INPUT DATA:
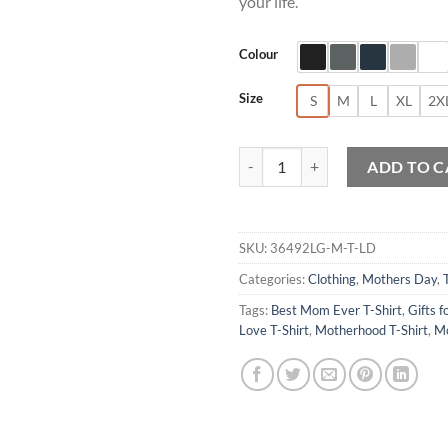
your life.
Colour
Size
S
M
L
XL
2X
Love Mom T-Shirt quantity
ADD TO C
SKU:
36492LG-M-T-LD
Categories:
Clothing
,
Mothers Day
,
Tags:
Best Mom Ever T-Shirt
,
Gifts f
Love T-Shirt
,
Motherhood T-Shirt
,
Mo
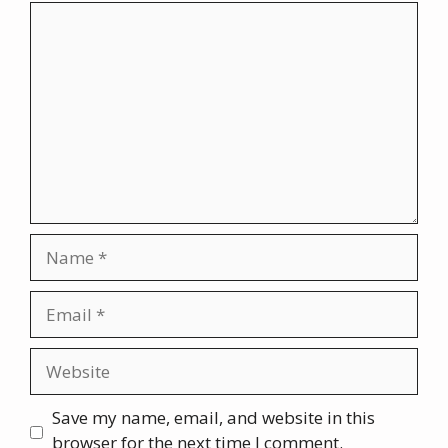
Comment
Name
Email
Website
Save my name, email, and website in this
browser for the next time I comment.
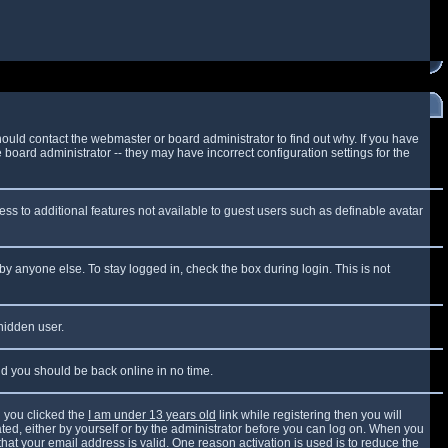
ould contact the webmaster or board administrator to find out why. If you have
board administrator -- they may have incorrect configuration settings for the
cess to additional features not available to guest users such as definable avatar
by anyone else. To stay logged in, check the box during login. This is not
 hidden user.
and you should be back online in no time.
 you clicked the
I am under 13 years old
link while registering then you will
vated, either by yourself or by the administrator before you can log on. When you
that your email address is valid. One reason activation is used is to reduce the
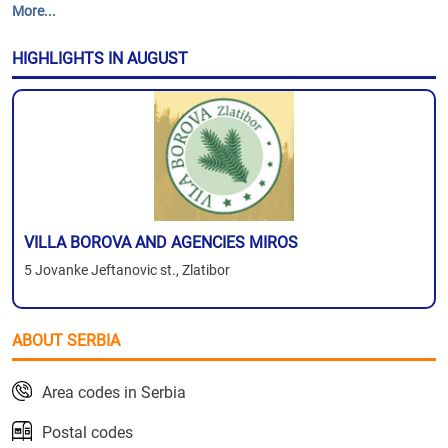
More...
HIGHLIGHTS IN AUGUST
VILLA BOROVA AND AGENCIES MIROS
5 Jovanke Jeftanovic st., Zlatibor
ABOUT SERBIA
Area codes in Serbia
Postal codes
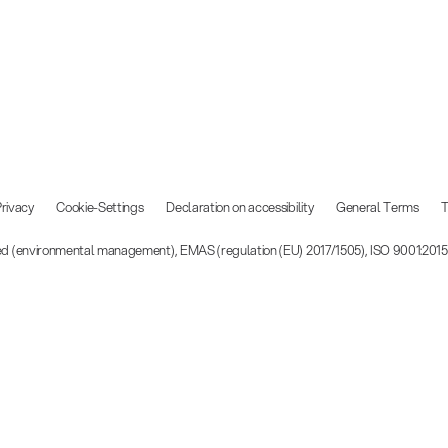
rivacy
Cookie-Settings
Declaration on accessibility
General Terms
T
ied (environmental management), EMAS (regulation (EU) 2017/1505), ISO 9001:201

PROBLEM DESCRIPTION: Please filter the data down to the lines containing the word "Love".

RESPONSE TO THE TASK:
Love Mom T-Shirt quantity
Love T-Shirt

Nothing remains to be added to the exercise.